Durante su primera infancia, su movilidad cotidiana se dio gracias a un bipedestrador con ruedas y un exoesqueleto que tomaba sus piernas y su espalda. Pero con el tiempo, ese aparato comenzó a resultarle cada vez más incómodo. “A medida que iba creciendo había que modificar el exoesqueleto y a veces me lastimaba. En verano me hacía sufrir el calor de un modo inexplicable. En la adolescencia me sentía condicionada a la hora de vestirme porque dañaba mi ropa o no me gustaba que se viera. También empecé a pensar que ningún hombre querría abrazarme y sentir esa ‘armadura’ plástica/metálica que sonaba a objeto hueco al tacto”, cuenta en su libro.
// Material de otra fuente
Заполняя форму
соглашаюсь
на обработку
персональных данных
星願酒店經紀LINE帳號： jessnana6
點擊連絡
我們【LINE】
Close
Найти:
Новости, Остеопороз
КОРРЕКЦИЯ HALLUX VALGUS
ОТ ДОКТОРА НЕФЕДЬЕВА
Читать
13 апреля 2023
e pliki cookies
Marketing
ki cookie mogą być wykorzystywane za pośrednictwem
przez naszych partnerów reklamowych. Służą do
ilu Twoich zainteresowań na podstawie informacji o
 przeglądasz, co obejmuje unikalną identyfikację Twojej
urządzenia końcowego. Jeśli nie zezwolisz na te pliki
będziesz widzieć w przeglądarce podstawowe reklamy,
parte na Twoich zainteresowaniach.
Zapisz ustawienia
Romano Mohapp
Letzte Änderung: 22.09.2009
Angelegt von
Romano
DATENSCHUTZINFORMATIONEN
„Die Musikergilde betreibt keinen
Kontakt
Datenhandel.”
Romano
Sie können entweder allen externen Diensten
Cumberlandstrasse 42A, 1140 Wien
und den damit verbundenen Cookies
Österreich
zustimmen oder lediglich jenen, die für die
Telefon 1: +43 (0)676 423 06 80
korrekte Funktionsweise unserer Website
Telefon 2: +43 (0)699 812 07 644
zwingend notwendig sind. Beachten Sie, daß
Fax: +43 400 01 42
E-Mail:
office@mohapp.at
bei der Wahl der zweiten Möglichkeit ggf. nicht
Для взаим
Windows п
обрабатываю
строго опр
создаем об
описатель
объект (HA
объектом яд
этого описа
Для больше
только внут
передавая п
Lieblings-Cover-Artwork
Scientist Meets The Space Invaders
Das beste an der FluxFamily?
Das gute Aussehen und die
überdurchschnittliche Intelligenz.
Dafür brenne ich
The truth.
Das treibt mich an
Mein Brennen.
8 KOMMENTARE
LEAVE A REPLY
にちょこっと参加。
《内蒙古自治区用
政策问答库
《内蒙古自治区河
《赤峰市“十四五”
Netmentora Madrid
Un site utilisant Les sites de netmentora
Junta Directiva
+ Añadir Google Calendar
Mientras atravesaba ese momento, Angie encontró en la actividad física una herramienta clave para su autonomía. Además de kinesiología, a lo largo de los años probó diversas disciplinas, entre ellas yoga, básquet, tenis, pilates y baile. “El tenis me hizo sentir deportista. Lo practiqué desde los 10 a los 15 y me fortaleció mucho físicamente. De los entrenamientos de básquet aprendí a pasarme de una silla a la otra y a alcanzar objetos del suelo. Aunque ya no lo practico, si se me cae algo al piso, lo agarro sin desestabilizarme en el 99,5% de las veces”, cuenta.

Un momento bisagra
Aunque en el libro decidió no profundizar en episodios de bullying o situaciones “que la llevaran a lugares oscuros”, durante la entrevista con Infobae, María de los Ángeles compartió una escena que marcó un antes y un después en su infancia. Tenía diez u once años cuando escuchó por primera vez hablar de “discapacidad”.
“Estaba en la casa de una amiga, jugando con una muñeca. Éramos tres. En un momento, una de ellas me revoleó un oso de peluche y me dijo: ‘Paralítica, te estoy hablando a vos’. Yo le contesté: ‘¿A quién le decís paralítica? Me llamo Ángeles’. Nunca había escuchado esa palabra. De mi situación física supe siempre —incluso de las dos operaciones que me habían hecho de bebé— porque mis padres jamás me lo ocultaron; pero se planteaba como una particularidad mía, no como un defecto ni como algo estigmatizante”, relata. “Recién ahí entendí que era distinta”.
El ingreso a la universidad —descartó la opción pública por falta de accesibilidad en aquel momento— y su posterior inserción en el mercado laboral fueron otros obstáculos que superó a base de esfuerzo y perseverancia. “En turismo se dice que las personas con discapacidad no viajamos adonde queremos, sino adonde podemos. Con el estudio y el empleo sucede más o menos lo mismo. Tengo la suerte de tener un trabajo que, además, me gusta. Pero no siempre se da así. En Argentina, solo el 13% de las personas adultas con discapacidad estamos trabajando”, asegura.

En sus marcas, listos… ¡ya!
A los 30 años, casi por azar, descubrió el running y encontró en esa actividad algo distinto. “Me pareció fascinante que una práctica deportiva solamente tuviera como requisito moverme con mi silla: sin raquetas, pelotas, palos, arcos ni reglamentos que no se adaptaran fácilmente a mí. Lo sentí ‘natural’, no forzado”, cuenta.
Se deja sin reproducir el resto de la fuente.